[Stored items]

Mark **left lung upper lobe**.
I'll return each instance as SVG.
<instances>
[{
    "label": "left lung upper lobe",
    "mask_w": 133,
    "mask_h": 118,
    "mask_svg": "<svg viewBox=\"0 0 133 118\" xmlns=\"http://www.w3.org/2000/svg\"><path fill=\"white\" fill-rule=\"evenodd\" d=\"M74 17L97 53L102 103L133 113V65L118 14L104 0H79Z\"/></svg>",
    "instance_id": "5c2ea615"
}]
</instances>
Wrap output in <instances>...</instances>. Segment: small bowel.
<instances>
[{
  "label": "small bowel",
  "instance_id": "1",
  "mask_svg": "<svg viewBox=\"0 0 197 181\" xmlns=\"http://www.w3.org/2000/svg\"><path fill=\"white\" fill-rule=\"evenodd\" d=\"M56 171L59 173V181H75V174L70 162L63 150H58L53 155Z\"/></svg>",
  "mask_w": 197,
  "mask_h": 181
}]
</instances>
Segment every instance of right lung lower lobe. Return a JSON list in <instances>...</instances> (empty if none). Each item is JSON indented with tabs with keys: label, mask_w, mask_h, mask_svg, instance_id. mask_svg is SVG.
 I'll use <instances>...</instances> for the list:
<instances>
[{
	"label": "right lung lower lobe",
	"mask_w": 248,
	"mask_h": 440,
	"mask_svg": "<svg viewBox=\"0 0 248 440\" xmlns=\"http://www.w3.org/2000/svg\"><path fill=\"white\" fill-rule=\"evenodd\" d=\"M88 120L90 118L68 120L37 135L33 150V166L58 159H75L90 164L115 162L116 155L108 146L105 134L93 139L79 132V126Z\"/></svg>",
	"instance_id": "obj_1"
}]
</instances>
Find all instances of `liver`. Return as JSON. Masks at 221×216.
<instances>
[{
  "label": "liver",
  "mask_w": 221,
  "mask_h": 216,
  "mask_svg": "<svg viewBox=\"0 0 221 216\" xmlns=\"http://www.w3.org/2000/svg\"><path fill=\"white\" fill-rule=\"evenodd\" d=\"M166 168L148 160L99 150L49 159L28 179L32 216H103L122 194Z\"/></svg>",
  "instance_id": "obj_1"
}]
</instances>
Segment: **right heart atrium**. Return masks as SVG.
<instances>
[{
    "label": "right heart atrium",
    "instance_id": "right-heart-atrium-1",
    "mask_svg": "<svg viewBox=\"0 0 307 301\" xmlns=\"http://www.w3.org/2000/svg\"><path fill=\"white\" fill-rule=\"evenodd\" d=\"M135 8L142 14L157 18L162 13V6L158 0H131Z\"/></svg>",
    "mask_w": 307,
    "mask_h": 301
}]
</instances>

*Goal of the exercise*.
From the first record to the last, print each one exactly.

*Solution to the problem*.
Mark **left lung upper lobe**.
I'll return each instance as SVG.
<instances>
[{
    "label": "left lung upper lobe",
    "mask_w": 133,
    "mask_h": 118,
    "mask_svg": "<svg viewBox=\"0 0 133 118\" xmlns=\"http://www.w3.org/2000/svg\"><path fill=\"white\" fill-rule=\"evenodd\" d=\"M74 17L97 53L102 103L133 113V65L118 14L104 0H79Z\"/></svg>",
    "instance_id": "5c2ea615"
}]
</instances>
Wrap output in <instances>...</instances>. Segment: small bowel.
<instances>
[{
  "label": "small bowel",
  "instance_id": "1",
  "mask_svg": "<svg viewBox=\"0 0 197 181\" xmlns=\"http://www.w3.org/2000/svg\"><path fill=\"white\" fill-rule=\"evenodd\" d=\"M56 171L59 173V181H75V174L70 162L63 150H58L53 155Z\"/></svg>",
  "mask_w": 197,
  "mask_h": 181
}]
</instances>
Segment every instance of right lung lower lobe. Return a JSON list in <instances>...</instances> (empty if none). Each item is JSON indented with tabs with keys: label, mask_w, mask_h, mask_svg, instance_id. mask_svg is SVG.
 I'll use <instances>...</instances> for the list:
<instances>
[{
	"label": "right lung lower lobe",
	"mask_w": 248,
	"mask_h": 440,
	"mask_svg": "<svg viewBox=\"0 0 248 440\" xmlns=\"http://www.w3.org/2000/svg\"><path fill=\"white\" fill-rule=\"evenodd\" d=\"M88 120L90 118L68 120L37 135L33 150V166L58 159H75L90 164L115 162L116 155L108 146L105 134L93 139L79 132V126Z\"/></svg>",
	"instance_id": "obj_1"
}]
</instances>
Find all instances of `liver`. Return as JSON. Masks at 221×216.
<instances>
[{
  "label": "liver",
  "mask_w": 221,
  "mask_h": 216,
  "mask_svg": "<svg viewBox=\"0 0 221 216\" xmlns=\"http://www.w3.org/2000/svg\"><path fill=\"white\" fill-rule=\"evenodd\" d=\"M166 168L148 160L99 150L49 159L28 179L32 216H103L122 194Z\"/></svg>",
  "instance_id": "obj_1"
}]
</instances>
Segment: **right heart atrium**. Return masks as SVG.
<instances>
[{
    "label": "right heart atrium",
    "instance_id": "right-heart-atrium-1",
    "mask_svg": "<svg viewBox=\"0 0 307 301\" xmlns=\"http://www.w3.org/2000/svg\"><path fill=\"white\" fill-rule=\"evenodd\" d=\"M135 8L142 14L157 18L162 13V6L158 0H131Z\"/></svg>",
    "mask_w": 307,
    "mask_h": 301
}]
</instances>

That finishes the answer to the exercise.